There was some high ice crystal in the air this evening, but I got back from the gym close to midnight and thought it was a good time to try to capture the moon, since the camera must be sent back tomorrow. Sadly, the Stockholm trip and my severe computer problems cut the review short. However, I am convinced that this is an excellent camera. It seems to avoid most of the F550’s problems while adding reach and excellent stabilization. Who can complain …

So … the moon. I set the camera up on a cheap tripod and placed it on my driveway. The moon was in the western sky so I had to shoot down the street with the camera bathed in street lamp output. It seems to have been ok, though.

F770EXR  100iso
500mm  Manual
f/5.3  1/160

The detail is magnificent. You can see the Appenine mountains along the right side of Mare Imbrium and you can see many craters in crystal clarity.
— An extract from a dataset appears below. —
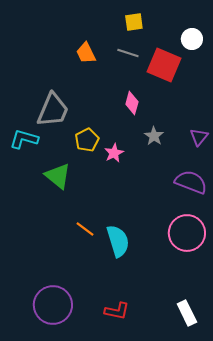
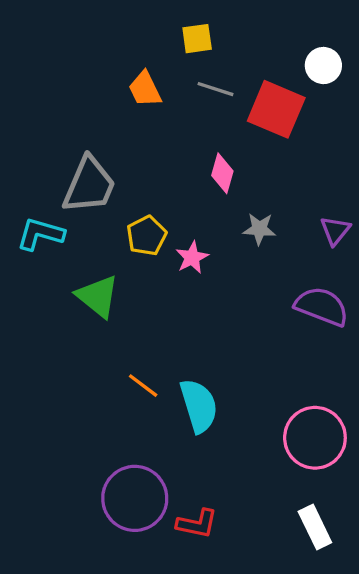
yellow square: (134, 22) -> (197, 39), moved
gray star: (154, 136) -> (259, 229), turned -30
pink circle: (187, 233) -> (315, 438), moved
purple circle: (53, 305) -> (135, 498), moved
But that’s not the main event. I ran the extremely popular “Planets” application on my iPhone to find Saturn, and it was only a few degrees away from the moon in the Southern sky. I adjusted the exposure and then tried to figure out how to get focus on Saturn.

I ended up focusing on the moon and holding the half press while searching for Saturn with the camera. This is a real trick, since you have to line it up by eye and then hunt up and down to get the right height. When I saw it appear in the LCD I would lock down the height and then release the shutter. Amazingly, I got adequate images. But really tiny, so I was forced to increase the size using step ladder technique – repeated bicubic interpolation (more like extrapolation) at 10%. This is known to preserve a lot of detail.

And now, without further ado …

F770EXR 800iso
500mm Manual
f/5.3 1/25

WOW! That blew my fricken mind. I took this camera out of my pocket, and it shot a credible image of Saturn!!! Yeah, it’s just the shape … but that’s not so easy. I’ve shot it many times and in 3 shots, I nailed this with the F770EXR.


The LCD was just awful for shooting the moon. Far too bright. So overly glowing that I could see no detail when it was in focus. So I spent minutes trying to get it to focus when it was always in focus. Finally, I just blasted off a shot and it was perfect! I didn’t even use the timer. I then shot once more with the timer, but the one you see published above is the first one. (I shot only two.)

For Saturn, the toughest issue is the lack of the ability to lock infinity focus. Or hyperfocal distance. The latter would be even more useful. Anyway, it worked by focusing on the moon first. But what to do on a moonless night :-) ?


I must admit to being amazed at the quality this camera can pull off with this stuff. The F550 was not in this league, and I presume that this is mainly the reach. But some of it might be the more efficient sensor as well. Unfortunately, I don’t really have the time to test them head to head on this one. No contest, though, as really distant objects need super long reach.